One of the images that came back to me when I was reading the article of Ricardo Piglia was the role of musicians like Charly Garcia who also through art and metaphor managed to deliver a message of hope and a future of possibilities in the uncertain times of the Argentinian dictatorship. Particularly relevant to the theme at hand are songs like “Los Dinosauros” which refers as the dinosaurs as the hoary political structure that will for certain disappear when time comes. Part of the chorus says something along the lines that “the friends of your neighbourhood could disappear, the person that you love could disappear, but the dinosaurs will disappear.” In a sense the song tries to give hope to those who despair seeing that people are disappearing and nothing is changing for good. Those in power continued disappearing people, particularly the people around you; however, it is a fact that they “the dinosaurs” will disappear. Moreover, Charly Garcia is not the only one who used art to channel or express the fear, hope and uncertainty of those who felt overwhelmed by the oppressive State powers. There were also people like Juan Gelman, who although having lost a son and a pregnant daughter at the hands of Argentinian State forces, remained a faithful to the possibility of a world after the Junta.

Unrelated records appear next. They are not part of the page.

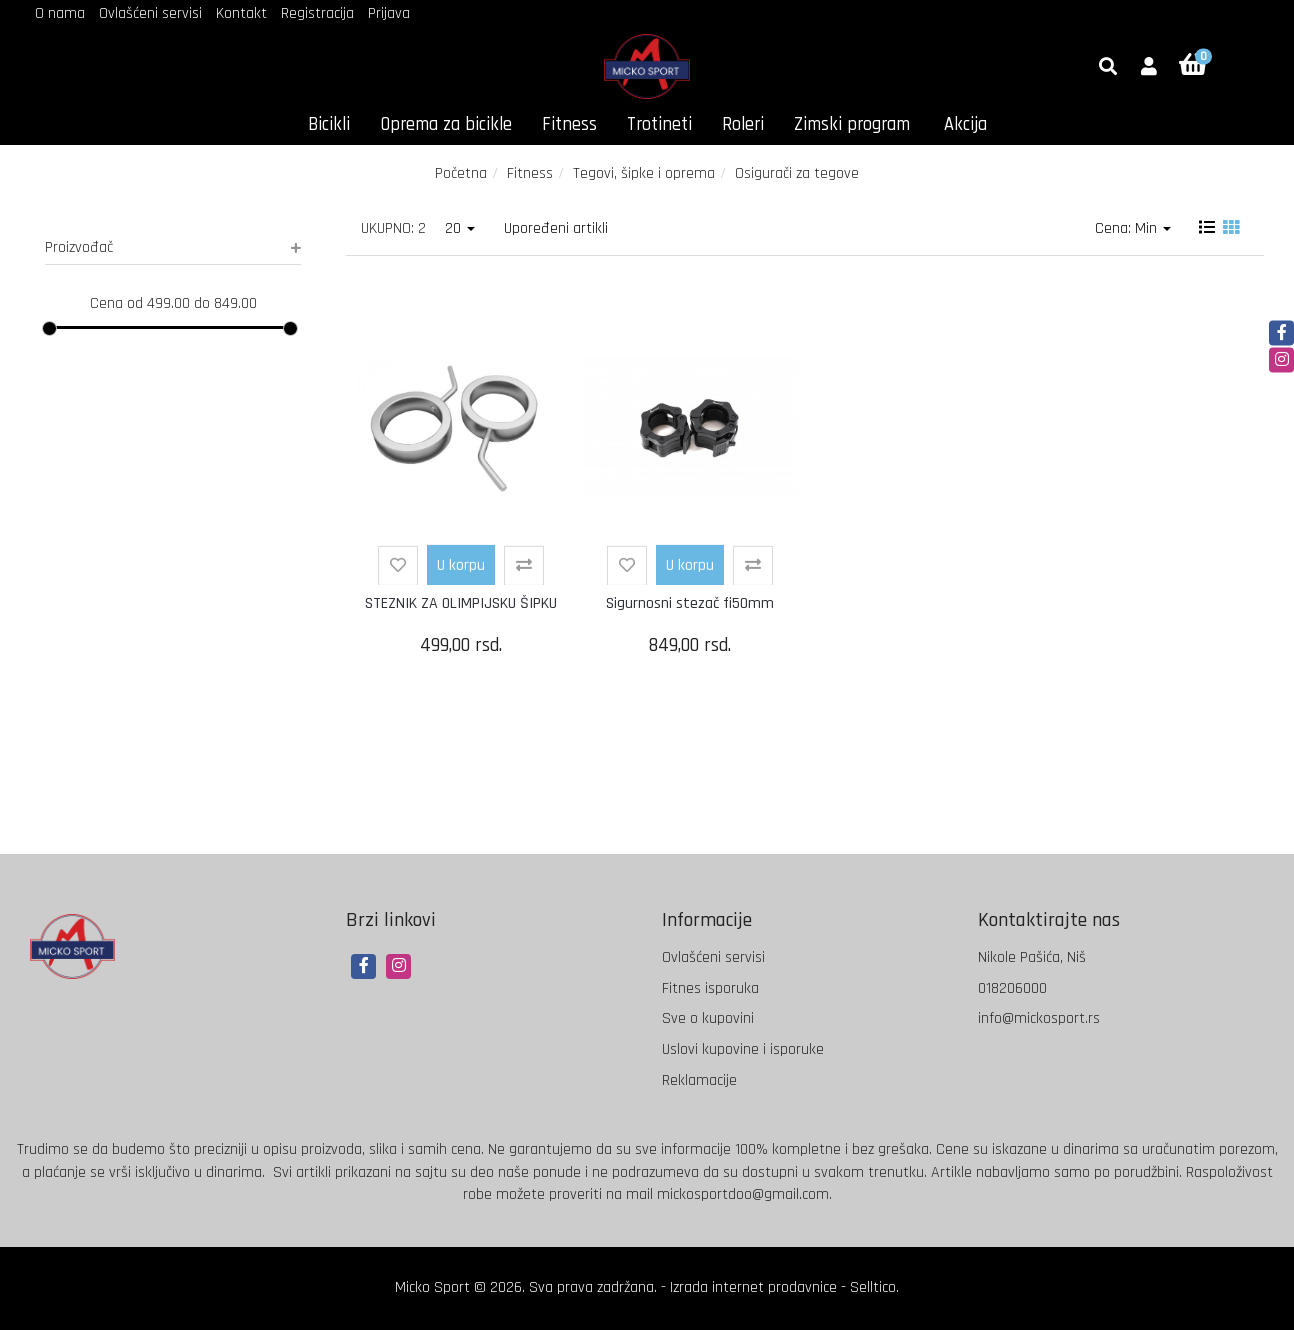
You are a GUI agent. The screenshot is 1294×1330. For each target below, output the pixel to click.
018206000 (1012, 988)
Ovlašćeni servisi (150, 13)
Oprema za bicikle (446, 124)
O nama (60, 13)
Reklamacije (699, 1080)
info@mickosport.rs (1039, 1018)
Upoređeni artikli (556, 228)
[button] (1149, 68)
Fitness (569, 124)
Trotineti (659, 124)
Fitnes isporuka (710, 988)
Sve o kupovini (708, 1018)
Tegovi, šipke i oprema (644, 173)
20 (460, 228)
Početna (461, 173)
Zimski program (852, 124)
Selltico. (874, 1287)
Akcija (965, 124)
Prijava (389, 13)
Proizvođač (173, 247)
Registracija (317, 13)
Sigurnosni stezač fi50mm (690, 603)
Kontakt (241, 13)
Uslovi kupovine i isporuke (743, 1049)
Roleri (743, 124)
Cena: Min (1133, 228)
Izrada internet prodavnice (753, 1287)
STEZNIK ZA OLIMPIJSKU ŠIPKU (461, 603)
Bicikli (329, 124)
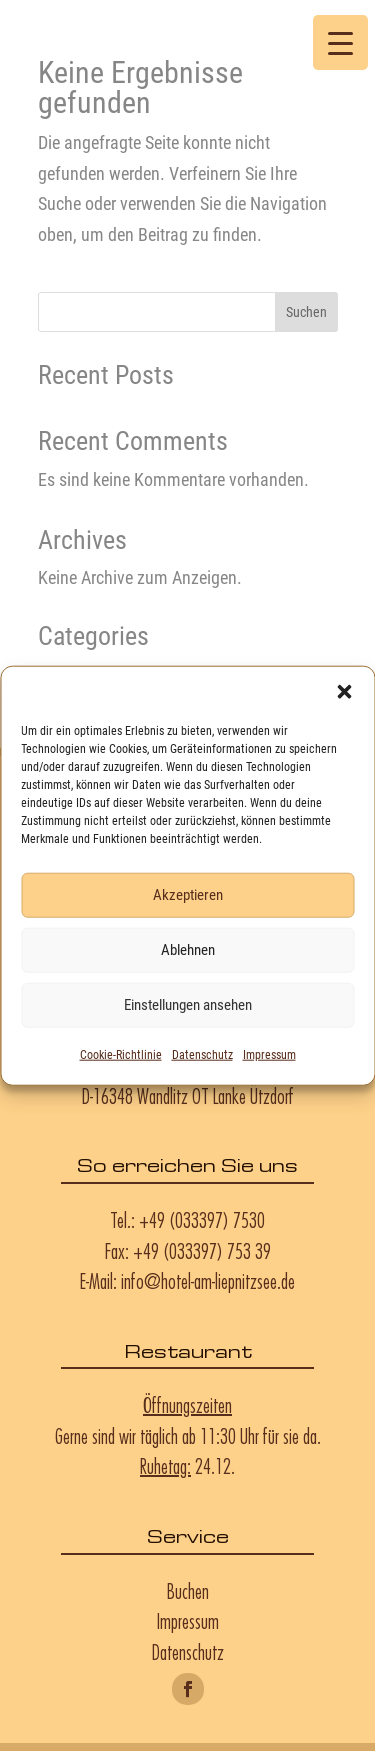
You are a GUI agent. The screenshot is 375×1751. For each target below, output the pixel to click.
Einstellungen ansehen (188, 1005)
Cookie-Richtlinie (121, 1054)
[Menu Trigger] (340, 42)
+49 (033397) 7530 (202, 1220)
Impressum (269, 1054)
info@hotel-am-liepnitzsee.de (208, 1281)
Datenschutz (202, 1054)
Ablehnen (188, 950)
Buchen (188, 1591)
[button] (344, 691)
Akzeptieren (188, 895)
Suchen (306, 312)
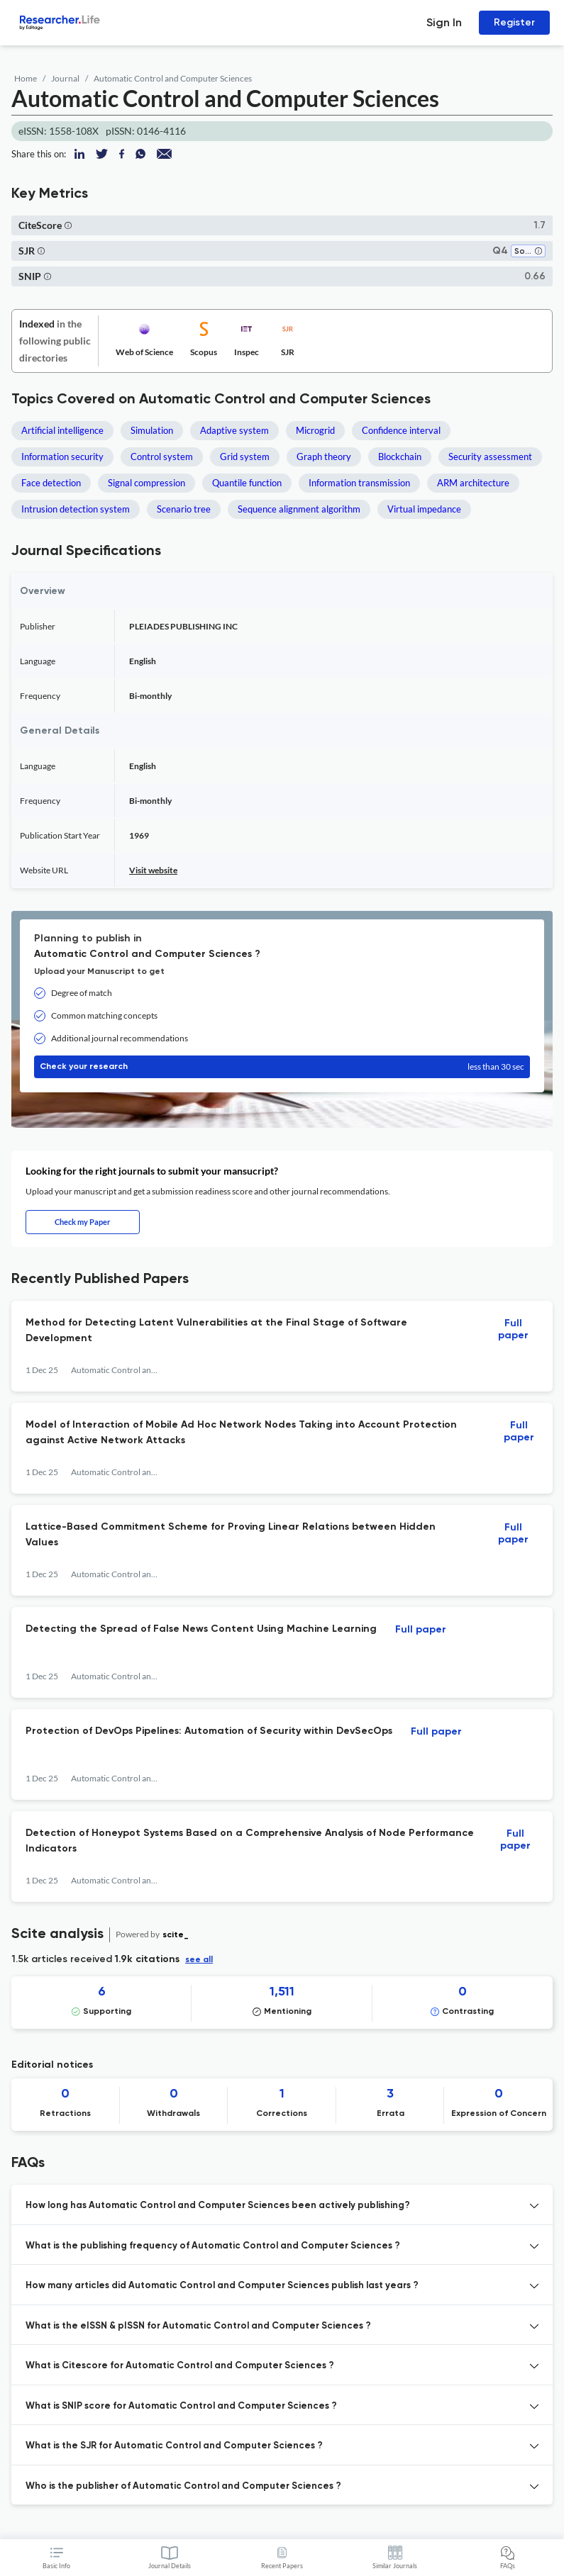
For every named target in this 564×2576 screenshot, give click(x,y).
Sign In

Although the songs now seem more like historical documents of a few daring musicians who decided to take a stance on their political situations, there were also a few historical conditions that should be remembered when considering the mentioned songs and poems. The first one is that there was a strong censorship that decided what was to be heard in the radios and sung in public recitals, so the songs needed to deliver the message trying to use as much allegory and metaphors that the agents of the government were not able to see what was really being said, while managing to deliver the message to the listeners. Another factor that also contributed to the development of Argentinian music industry and the allegoric mechanism of delivering the message bypassing the censorship was the fact that around the war of the Malvinas Islands music and art in English was forbidden and that to a certain extent obliged people to explore the peculiarity of the circumstances that they lived as well as poetic mechanisms to bypass the governmental censorship.

Although I have focused mostly in music and a few poems mostly because it is the material with which I grew up, I simply wanted to point out that although the Mothers of the Plaza the Mayo are recognized as “the only visible oppositional presence during the dark years of the dictatorship” there were also people who although not so visible as the mothers, were also struggling to dissent from the powers of the Argentinian dictatorship, who perhaps had a greater range of influence.